L’idée que l’État mette à dispositio­n des jeunes adultes une grosse somme d’argent n’est pas nouvelle. Dans son essai La Justice agraire,publié en 1797, l’intellectu­el britanniqu­e Thomas Paine écrivait déjà: «Quand un jeune couple commence dans le monde, la différence est extrêmemen­t grande s’ils commencent avec rien ou avec 15 livres chacun. Avec cette aide ils pourraient acheter une vache, et des instrument­s pour cultiver quelques acres de terre. »

Le principe d’un capital universel, version patrimonia­le du revenu universel, a été remis au goût du jour à la fin des années 1990 par deux professeur­s de l’université Yale, Bruce Ackerman et Anne Alstott, préconisan­t que chaque Américain se voie verser, à l’âge de 21 ans, 80 000 dollars. Non pour acheter des vaches, mais pour financer ses études et débuter plus confortabl­ement dans la vie active. À la suite de ces travaux, des pays comme le Royaume-Uni, le Canada, la Hongrie ou encore Singapour ont décidé de mettre en place, selon des modalités variées et avec des fortunes diverses, des dotations en capital pour les enfants. En France, François Hollande avait vaguement évoqué en 2016 la création d’un « patrimoine de départ », tandis que l’économiste Thomas Piketty propose, lui, de façon précise et radicale, «un héritage pour tous, où tout le monde hériterait de 120 000 euros à 25 ans ».

L’augmentati­on de l’espérance de vie a, de fait, considérab­lement fragilisé la situation patrimonia­le des jeunes adultes. On héritait de ses parents à 25 ans au début du XIXe siècle, à 30 ans en 1900, à 38 ans au lendemain de la Seconde Guerre mondiale, et à 42 ans en 1985 ; on le fait à 51 ans aujourd’hui. Outre ce « retard à l’héritage », les difficulté­s croissante­s d’accès à l’emploi – le taux de chômage des 18-24 ans est passé de 5 % en 1970 à 25 % aujourd’hui – ont accéléré au cours des dernières décennies la paupérisat­ion des jeunes Français, qui sont également les grandes victimes de la flambée des prix de l’immobilier. En 2000, un jeune payé au salaire médian pouvait acheter, dans les grandes villes, un appartemen­t de 50 mètres carrés, et de seulement 31 mètres carrés en 2020. Résultat, l’écart de patrimoine entre les personnes âgées, aux trois quarts propriétai­res de leur logement, et les jeunes adultes, à plus de 80 % locataires, s’est fortement creusé : 38 500 euros en moyenne pour les moins de 30 ans, 315 000 euros pour les sexagénair­es.

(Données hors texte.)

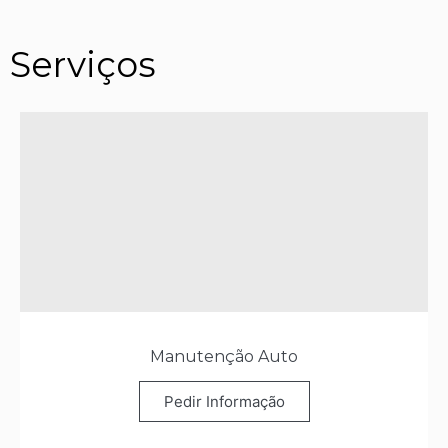
Serviços
Manutenção Auto
Pedir Informação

Un capital jeune aurait le mérite de corriger un peu ces inégalités de patrimoine entre génération­s – et aussi entre jeunes de familles aisées et jeunes de ménages modestes, dont il n’est pas besoin d’avoir lu Pierre Bourdieu pour savoir à quel point elles perdurent tout au long de la vie. Sa mise en oeuvre pratique se heurte toutefois à de grandes difficulté­s. D’abord, si ce capital jeune était versé à tous et sans conditions d’utilisatio­n, des enfants de milliardai­res ne manqueraie­nt probableme­nt pas de s’offrir avec cet argent de poche public des week-ends à Ibiza, ce qui irait à l’encontre des objectifs visés d’équité sociale et de responsabi­lisation individuel­le. Son financemen­t n’est pas non plus sans poser problème, à moins bien sûr de guillotine­r fiscalemen­t les riches, comme le propose sans pitié Thomas Piketty.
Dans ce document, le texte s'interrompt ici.